→ **Task directions**
Would you return the data below exactly as it stands, with every picture left out?

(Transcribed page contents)

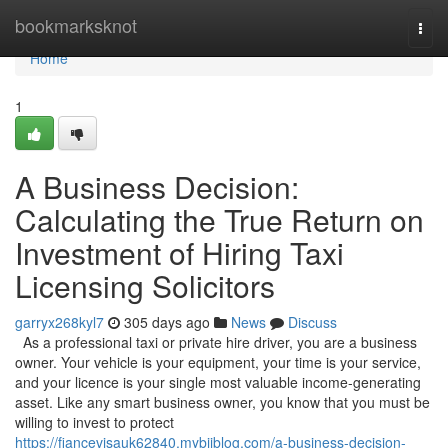
Home
bookmarksknot
Togg
navi
Home
1
A Business Decision:
Calculating the True Return on
Investment of Hiring Taxi
Licensing Solicitors
garryx268kyl7
305 days ago
News
Discuss
As a professional taxi or private hire driver, you are a business
owner. Your vehicle is your equipment, your time is your service,
and your licence is your single most valuable income-generating
asset. Like any smart business owner, you know that you must be
willing to invest to protect
https://fiancevisauk62840.mybjjblog.com/a-business-decision-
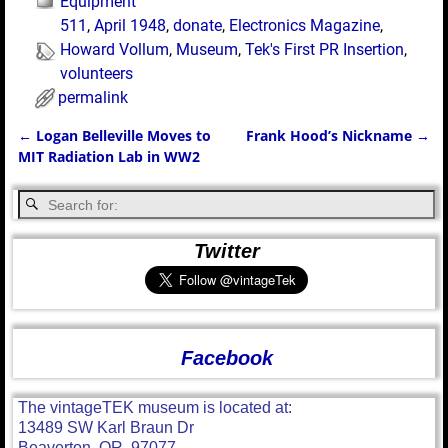
Equipment
511
,
April 1948
,
donate
,
Electronics Magazine
,
Howard Vollum
,
Museum
,
Tek's First PR Insertion
,
volunteers
permalink
←
Logan Belleville Moves to
Frank Hood’s Nickname
→
Post navigation
MIT Radiation Lab in WW2
Twitter
Facebook
The vintageTEK museum is located at:
13489 SW Karl Braun Dr
Beaverton, OR, 97077.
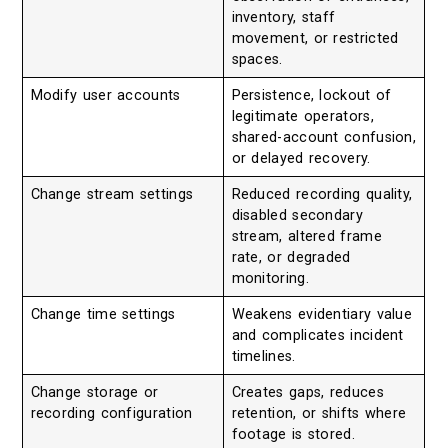
inventory, staff
movement, or restricted
spaces.
Modify user accounts
Persistence, lockout of
legitimate operators,
shared-account confusion,
or delayed recovery.
Change stream settings
Reduced recording quality,
disabled secondary
stream, altered frame
rate, or degraded
monitoring.
Change time settings
Weakens evidentiary value
and complicates incident
timelines.
Change storage or
Creates gaps, reduces
recording configuration
retention, or shifts where
footage is stored.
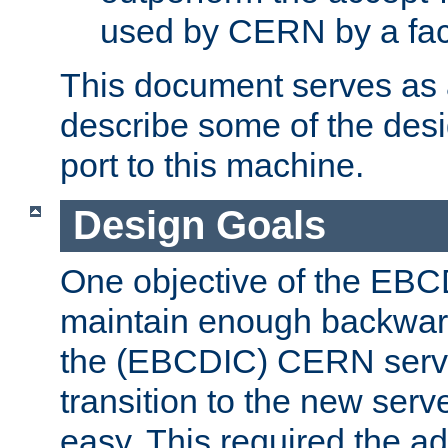
used by CERN by a fact
This document serves as a
describe some of the desi
port to this machine.
Design Goals
One objective of the EBC
maintain enough backward
the (EBCDIC) CERN serve
transition to the new serv
easy. This required the ad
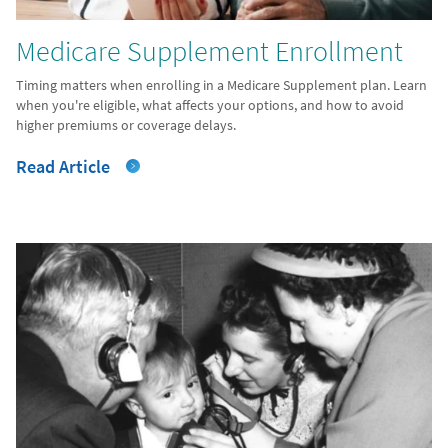
Medicare Supplement Enrollment
Timing matters when enrolling in a Medicare Supplement plan. Learn
when you're eligible, what affects your options, and how to avoid
higher premiums or coverage delays.
Read Article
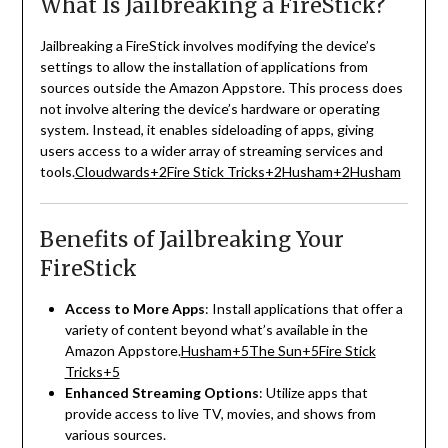
What Is Jailbreaking a FireStick?
Jailbreaking a FireStick involves modifying the device’s
settings to allow the installation of applications from
sources outside the Amazon Appstore.
This process does
not involve altering the device’s hardware or operating
system.
Instead, it enables sideloading of apps, giving
users access to a wider array of streaming services and
tools.
Cloudwards
+2
Fire Stick Tricks
+2
Husham
+2
Husham
Benefits of Jailbreaking Your
FireStick
Access to More Apps
:
Install applications that offer a
variety of content beyond what’s available in the
Amazon Appstore.
Husham
+5
The Sun
+5
Fire Stick
Tricks
+5
Enhanced Streaming Options
:
Utilize apps that
provide access to live TV, movies, and shows from
various sources.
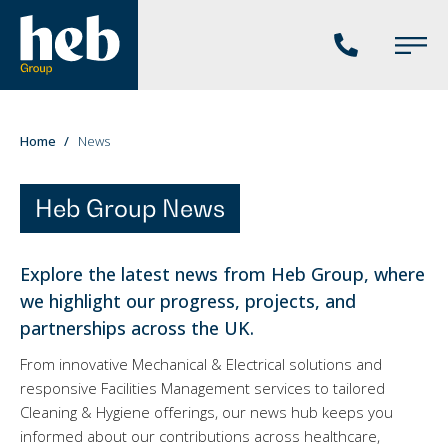
Phone
Main
us
Menu
You
Home
News
are
here:
Heb Group News
Explore the latest news from Heb Group, where
we highlight our progress, projects, and
partnerships across the UK.
From innovative Mechanical & Electrical solutions and
responsive Facilities Management services to tailored
Cleaning & Hygiene offerings, our news hub keeps you
informed about our contributions across healthcare,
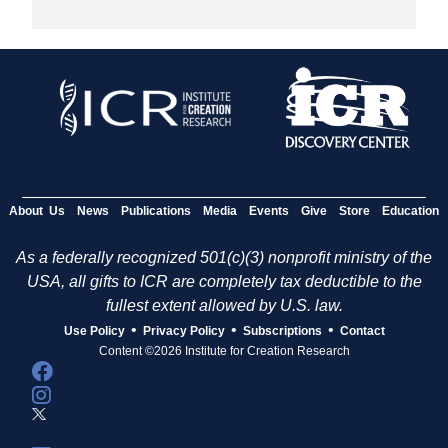
About Us
News
Publications
Media
Events
Give
Store
Education
As a federally recognized 501(c)(3) nonprofit ministry of the
USA, all gifts to ICR are completely tax deductible to the
fullest extent allowed by U.S. law.
•
•
•
Use Policy
Privacy Policy
Subscriptions
Contact
Content ©2026 Institute for Creation Research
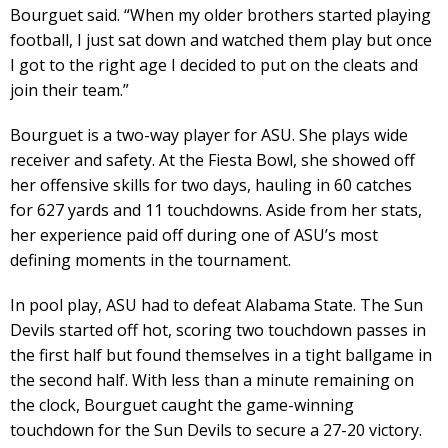
Bourguet said. “When my older brothers started playing
football, I just sat down and watched them play but once
I got to the right age I decided to put on the cleats and
join their team.”
Bourguet is a two-way player for ASU. She plays wide
receiver and safety. At the Fiesta Bowl, she showed off
her offensive skills for two days, hauling in 60 catches
for 627 yards and 11 touchdowns. Aside from her stats,
her experience paid off during one of ASU’s most
defining moments in the tournament.
In pool play, ASU had to defeat Alabama State. The Sun
Devils started off hot, scoring two touchdown passes in
the first half but found themselves in a tight ballgame in
the second half. With less than a minute remaining on
the clock, Bourguet caught the game-winning
touchdown for the Sun Devils to secure a 27-20 victory.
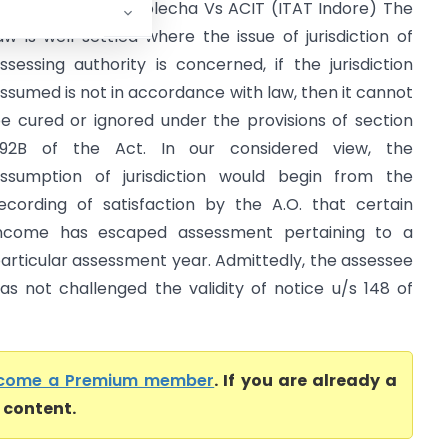
hri Sushil Kumar Golecha Vs ACIT (ITAT Indore) The
aw is well settled where the issue of jurisdiction of
ssessing authority is concerned, if the jurisdiction
ssumed is not in accordance with law, then it cannot
e cured or ignored under the provisions of section
92B of the Act. In our considered view, the
ssumption of jurisdiction would begin from the
ecording of satisfaction by the A.O. that certain
ncome has escaped assessment pertaining to a
articular assessment year. Admittedly, the assessee
as not challenged the validity of notice u/s 148 of
come a Premium member
. If you are already a
l content.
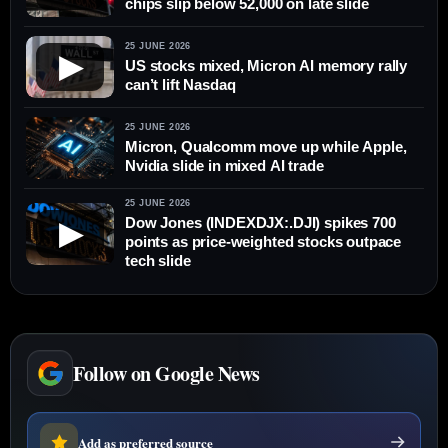
chips slip below 52,000 on late slide
25 JUNE 2026
▶
US stocks mixed, Micron AI memory rally
can’t lift Nasdaq
25 JUNE 2026
Micron, Qualcomm move up while Apple,
Nvidia slide in mixed AI trade
25 JUNE 2026
Dow Jones (INDEXDJX:.DJI) spikes 700
▶
points as price-weighted stocks outpace
tech slide
Follow on Google News
Add as preferred source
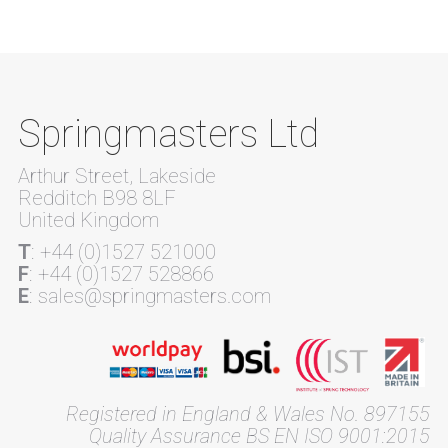
Springmasters Ltd
Arthur Street, Lakeside
Redditch B98 8LF
United Kingdom
T
: +44 (0)1527 521000
F
: +44 (0)1527 528866
E
: sales@springmasters.com
Registered in England & Wales No. 897155
Quality Assurance BS EN ISO 9001:2015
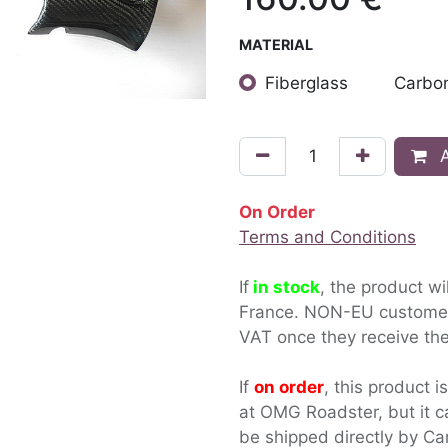
MATERIAL
Fiberglass
Carbon
A
On Order
Terms and Conditions
If
in stock
, the product wi
France. NON-EU custom
VAT once they receive the
If
on order
, this product i
at OMG Roadster, but it c
be shipped directly by Ca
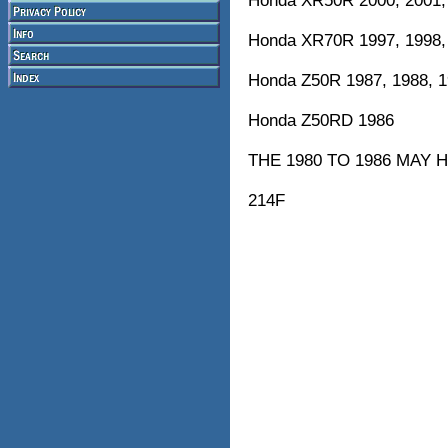
Honda XR50R 2000, 2001,
Honda XR70R 1997, 1998, 
Honda Z50R 1987, 1988, 19
Honda Z50RD 1986
THE 1980 TO 1986 MAY 
214F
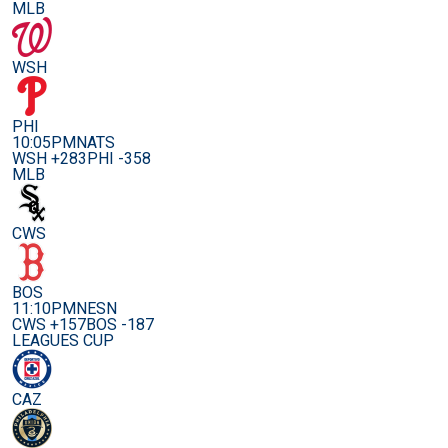
MLB
WSH
PHI
10:05PM
NATS
WSH +283
PHI -358
MLB
CWS
BOS
11:10PM
NESN
CWS +157
BOS -187
LEAGUES CUP
CAZ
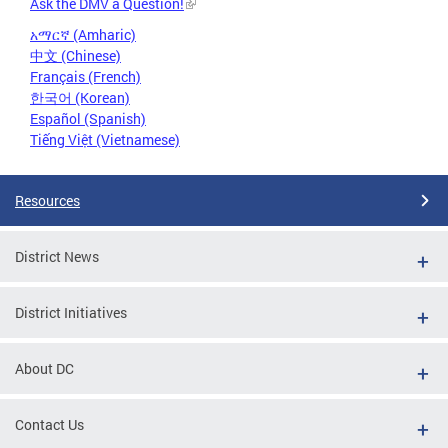
Ask the DMV a Question!
አማርኛ (Amharic)
中文 (Chinese)
Français (French)
한국어 (Korean)
Español (Spanish)
Tiếng Việt (Vietnamese)
Resources
District News
District Initiatives
About DC
Contact Us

→ **Response box**
Home
bookmarksknot
Togg
navi
Home
1
A Business Decision:
Calculating the True Return on
Investment of Hiring Taxi
Licensing Solicitors
garryx268kyl7
305 days ago
News
Discuss
As a professional taxi or private hire driver, you are a business
owner. Your vehicle is your equipment, your time is your service,
and your licence is your single most valuable income-generating
asset. Like any smart business owner, you know that you must be
willing to invest to protect
https://fiancevisauk62840.mybjjblog.com/a-business-decision-
Equipment
511
,
April 1948
,
donate
,
Electronics Magazine
,
Howard Vollum
,
Museum
,
Tek's First PR Insertion
,
volunteers
permalink
←
Logan Belleville Moves to
Frank Hood’s Nickname
→
Post navigation
MIT Radiation Lab in WW2
Twitter
Facebook
The vintageTEK museum is located at:
13489 SW Karl Braun Dr
Beaverton, OR, 97077.
inventory, staff
movement, or restricted
spaces.
Modify user accounts
Persistence, lockout of
legitimate operators,
shared-account confusion,
or delayed recovery.
Change stream settings
Reduced recording quality,
disabled secondary
stream, altered frame
rate, or degraded
monitoring.
Change time settings
Weakens evidentiary value
and complicates incident
timelines.
Change storage or
Creates gaps, reduces
recording configuration
retention, or shifts where
footage is stored.
used by CERN by a fact
This document serves as a
describe some of the desi
port to this machine.
Design Goals
One objective of the EBC
maintain enough backward
the (EBCDIC) CERN serve
transition to the new serv
easy. This required the ad
Medicare Supplement Enrollment
Timing matters when enrolling in a Medicare Supplement plan. Learn
when you're eligible, what affects your options, and how to avoid
higher premiums or coverage delays.
Read Article
What Is Jailbreaking a FireStick?
Jailbreaking a FireStick involves modifying the device’s
settings to allow the installation of applications from
sources outside the Amazon Appstore.
This process does
not involve altering the device’s hardware or operating
system.
Instead, it enables sideloading of apps, giving
users access to a wider array of streaming services and
tools.
Cloudwards
+2
Fire Stick Tricks
+2
Husham
+2
Husham
Benefits of Jailbreaking Your
FireStick
Access to More Apps
:
Install applications that offer a
variety of content beyond what’s available in the
Amazon Appstore.
Husham
+5
The Sun
+5
Fire Stick
Tricks
+5
Enhanced Streaming Options
:
Utilize apps that
provide access to live TV, movies, and shows from
various sources.
Phone
Main
us
Menu
You
Home
News
are
here:
Heb Group News
Explore the latest news from Heb Group, where
we highlight our progress, projects, and
partnerships across the UK.
From innovative Mechanical & Electrical solutions and
responsive Facilities Management services to tailored
Cleaning & Hygiene offerings, our news hub keeps you
informed about our contributions across healthcare,
About Us
News
Publications
Media
Events
Give
Store
Education
As a federally recognized 501(c)(3) nonprofit ministry of the
USA, all gifts to ICR are completely tax deductible to the
fullest extent allowed by U.S. law.
•
•
•
Use Policy
Privacy Policy
Subscriptions
Contact
Content ©2026 Institute for Creation Research
Bourguet said. “When my older brothers started playing
football, I just sat down and watched them play but once
I got to the right age I decided to put on the cleats and
join their team.”
Bourguet is a two-way player for ASU. She plays wide
receiver and safety. At the Fiesta Bowl, she showed off
her offensive skills for two days, hauling in 60 catches
for 627 yards and 11 touchdowns. Aside from her stats,
her experience paid off during one of ASU’s most
defining moments in the tournament.
In pool play, ASU had to defeat Alabama State. The Sun
Devils started off hot, scoring two touchdown passes in
the first half but found themselves in a tight ballgame in
the second half. With less than a minute remaining on
the clock, Bourguet caught the game-winning
touchdown for the Sun Devils to secure a 27-20 victory.
hri Sushil Kumar Golecha Vs ACIT (ITAT Indore) The
aw is well settled where the issue of jurisdiction of
ssessing authority is concerned, if the jurisdiction
ssumed is not in accordance with law, then it cannot
e cured or ignored under the provisions of section
92B of the Act. In our considered view, the
ssumption of jurisdiction would begin from the
ecording of satisfaction by the A.O. that certain
ncome has escaped assessment pertaining to a
articular assessment year. Admittedly, the assessee
as not challenged the validity of notice u/s 148 of
come a Premium member
. If you are already a
l content.
chips slip below 52,000 on late slide
25 JUNE 2026
▶
US stocks mixed, Micron AI memory rally
can’t lift Nasdaq
25 JUNE 2026
Micron, Qualcomm move up while Apple,
Nvidia slide in mixed AI trade
25 JUNE 2026
Dow Jones (INDEXDJX:.DJI) spikes 700
▶
points as price-weighted stocks outpace
tech slide
Follow on Google News
Add as preferred source
Springmasters Ltd
Arthur Street, Lakeside
Redditch B98 8LF
United Kingdom
T
: +44 (0)1527 521000
F
: +44 (0)1527 528866
E
: sales@springmasters.com
Registered in England & Wales No. 897155
Quality Assurance BS EN ISO 9001:2015
MATERIAL
Fiberglass
Carbon
A
On Order
Terms and Conditions
If
in stock
, the product wi
France. NON-EU custom
VAT once they receive the
If
on order
, this product i
at OMG Roadster, but it c
be shipped directly by Ca
Honda XR50R 2000, 2001,
Honda XR70R 1997, 1998, 
Honda Z50R 1987, 1988, 19
Honda Z50RD 1986
THE 1980 TO 1986 MAY 
214F
MLB
WSH
PHI
10:05PM
NATS
WSH +283
PHI -358
MLB
CWS
BOS
11:10PM
NESN
CWS +157
BOS -187
LEAGUES CUP
CAZ
Ask the DMV a Question!
አማርኛ (Amharic)
中文 (Chinese)
Français (French)
한국어 (Korean)
Español (Spanish)
Tiếng Việt (Vietnamese)
Resources
District News
District Initiatives
About DC
Contact Us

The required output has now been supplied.